→ Task statement
If a line of the entries below includes the word "Machine", it counts; state the total and nothing further.

Raw data Block Start

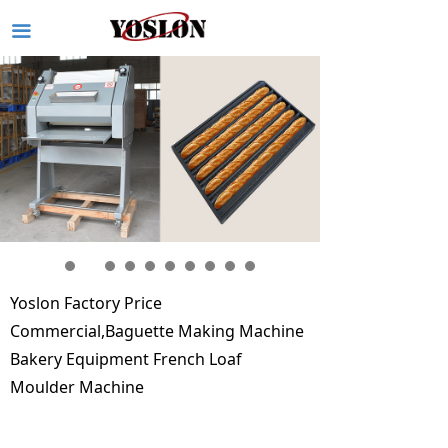
끀
Yoslon Factory Price
Commercial,Baguette Making Machine
Bakery Equipment French Loaf
Moulder Machine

Raw data Block End

→ Response to this task
2